LondonEver since the UK passed the marriage equality bill earlier this week, we’ve been asking why same sex couples will have to wait another year to marry. Now Gay Star News has an answer:

‘Work is already underway and there is a lot to be done across government to ensure that all couples who want to get married; or convert their civil partnership to a marriage; or remain in their existing marriages when they change their legal gender, can do so,’ a spokeswoman said. The changes the DCMS will be implementing include the court rules, IT systems, the processes for civil registrations, religious buildings registration, religious consents (when a marriage of a gay couple is conducted with religious rites but does not take place in a registered building – such as in a house-band, deathbed or a prison) as well as guidance for registrars, religious organizations and the public.

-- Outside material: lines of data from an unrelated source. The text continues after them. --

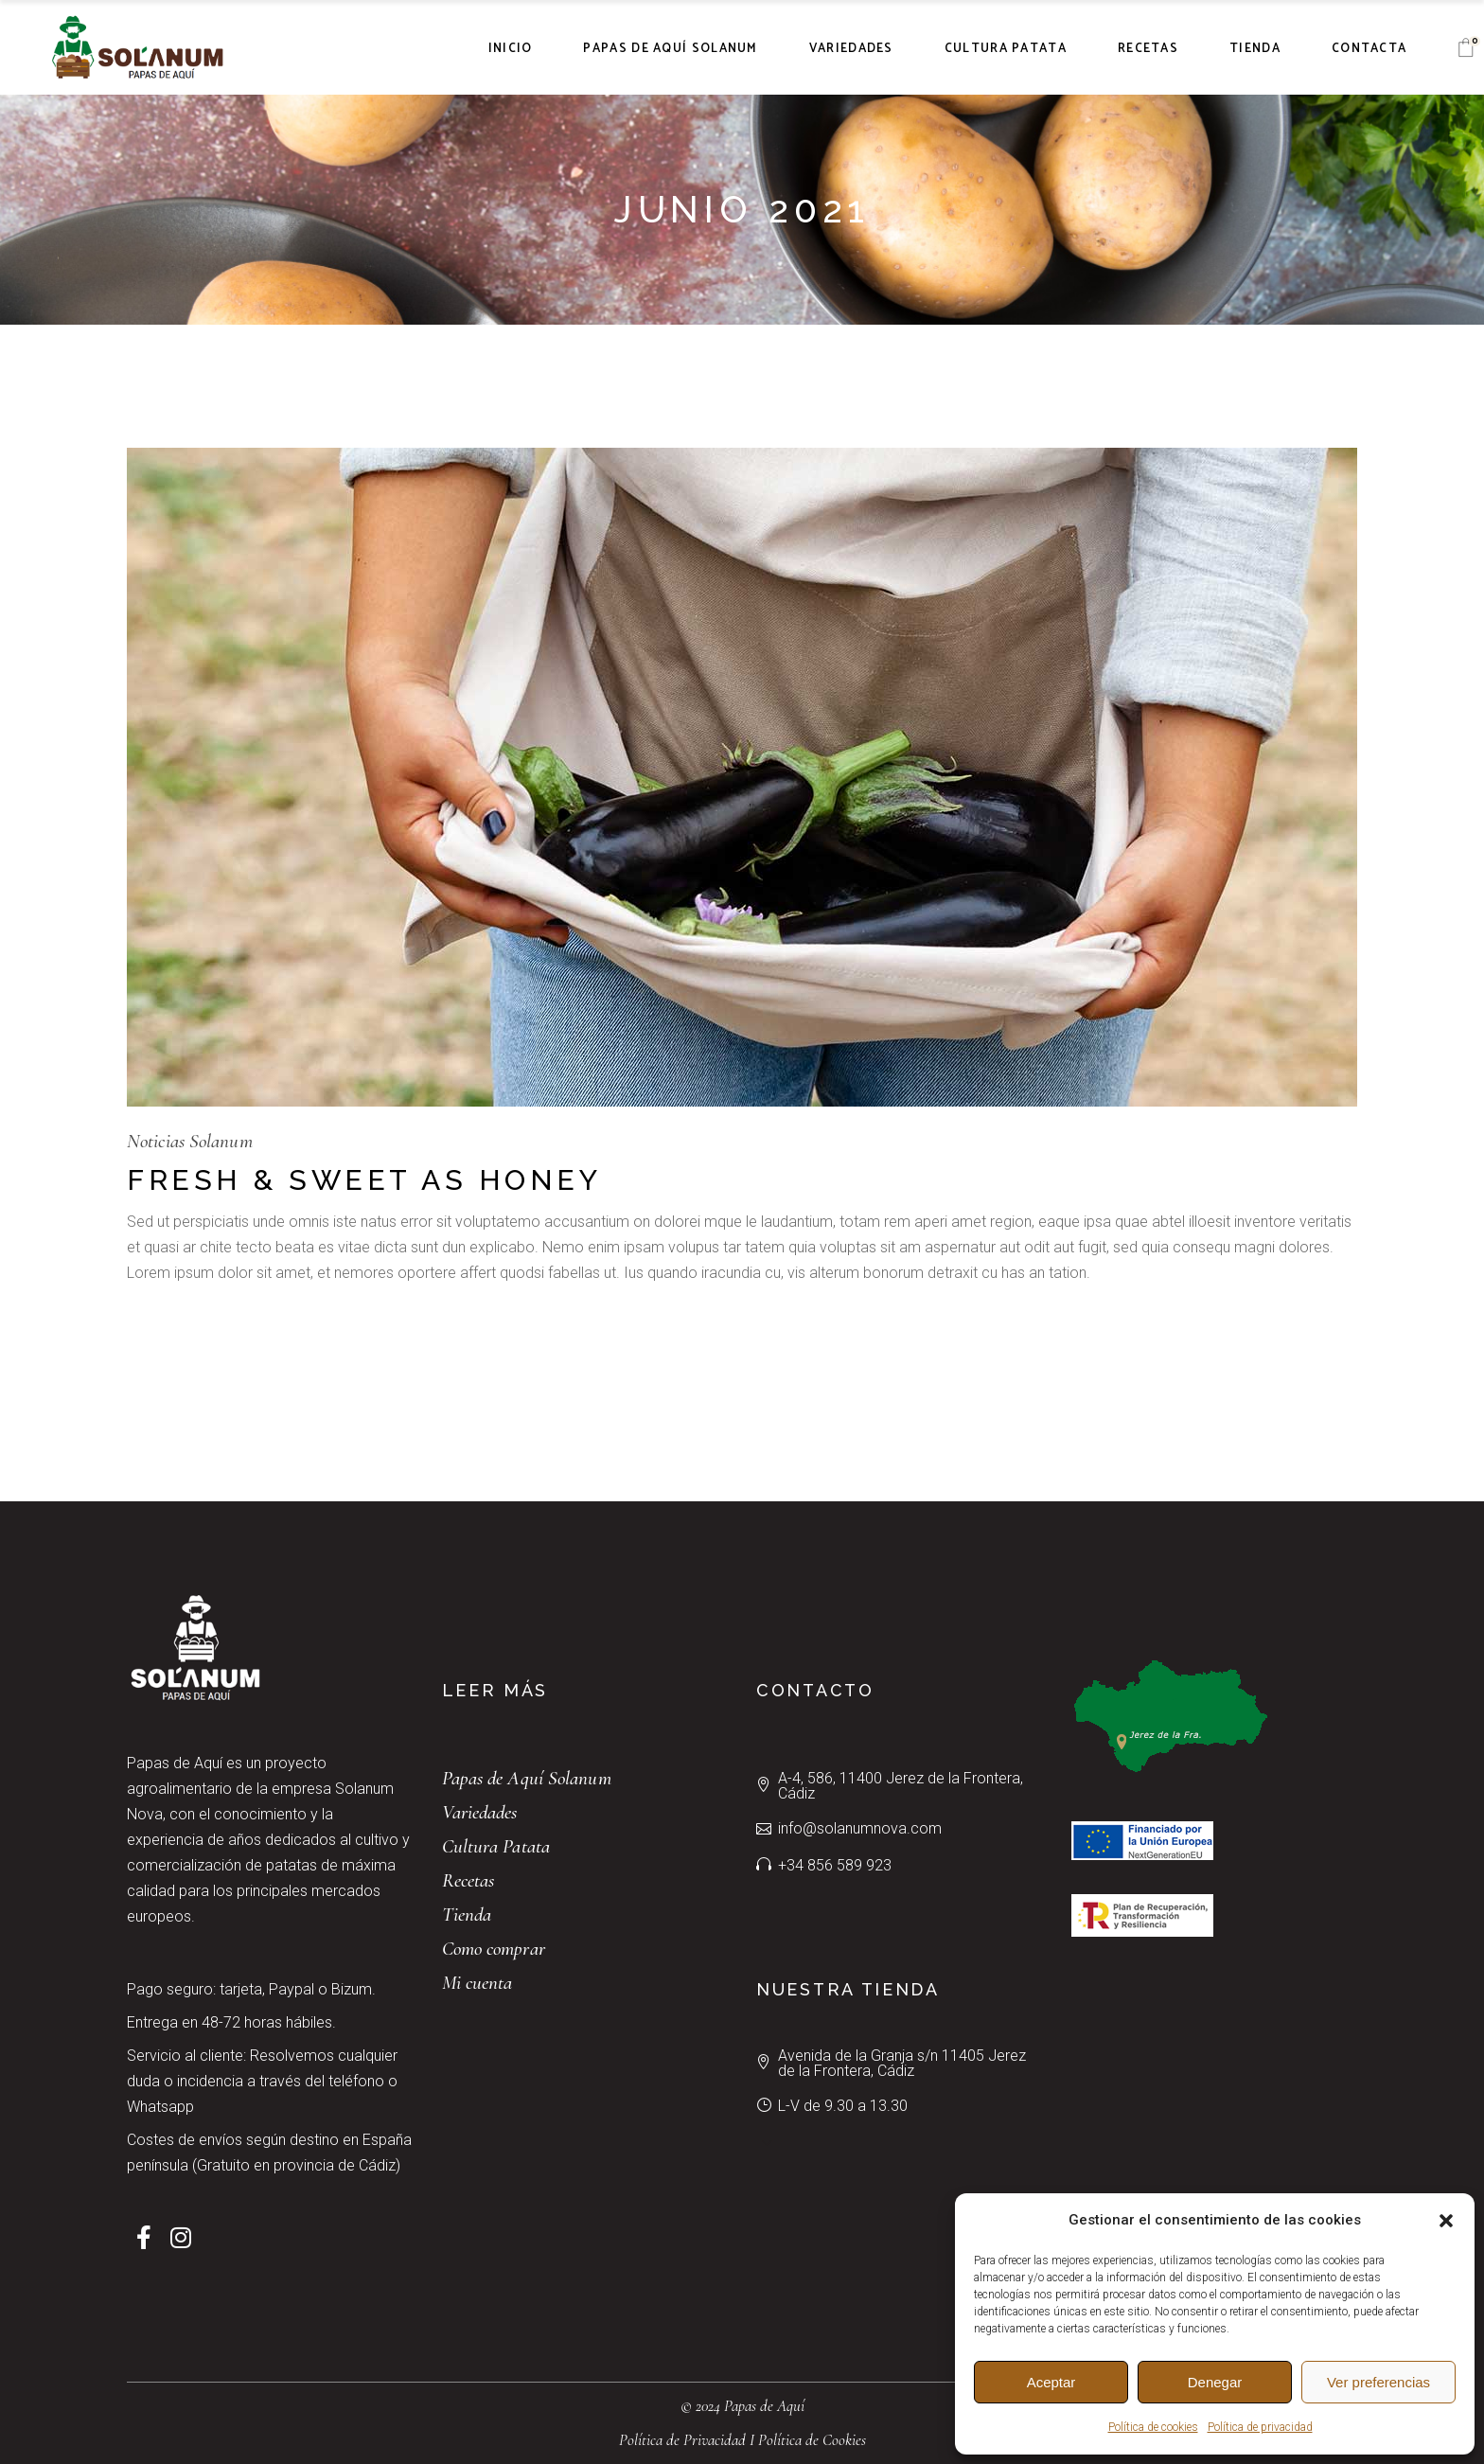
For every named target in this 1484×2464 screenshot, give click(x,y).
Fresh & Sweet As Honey (364, 1180)
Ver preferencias (1378, 2382)
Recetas (468, 1880)
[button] (1446, 2220)
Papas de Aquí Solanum (526, 1778)
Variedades (480, 1812)
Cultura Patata (496, 1846)
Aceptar (1051, 2382)
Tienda (467, 1914)
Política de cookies (1153, 2427)
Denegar (1215, 2382)
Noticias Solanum (190, 1141)
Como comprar (493, 1948)
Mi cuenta (477, 1982)
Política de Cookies (812, 2440)
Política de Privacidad (682, 2440)
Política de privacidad (1260, 2427)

The spokeswoman added: ‘Parliament will also need to scrutinize a number of statutory instruments setting out how the new arrangements will apply to other legislation; on the detail of certain processes; and to ensure that marriages of same sex couples in England and Wales are treated in Scotland and Northern Ireland as civil partnerships. ‘This all takes time.’

And yet, other countries have done it in a matter of days or weeks. Is it also partly because it was implemented as a separate law, with slightly different benefits and responsibilities from the existing marriage law that governs straight marriages?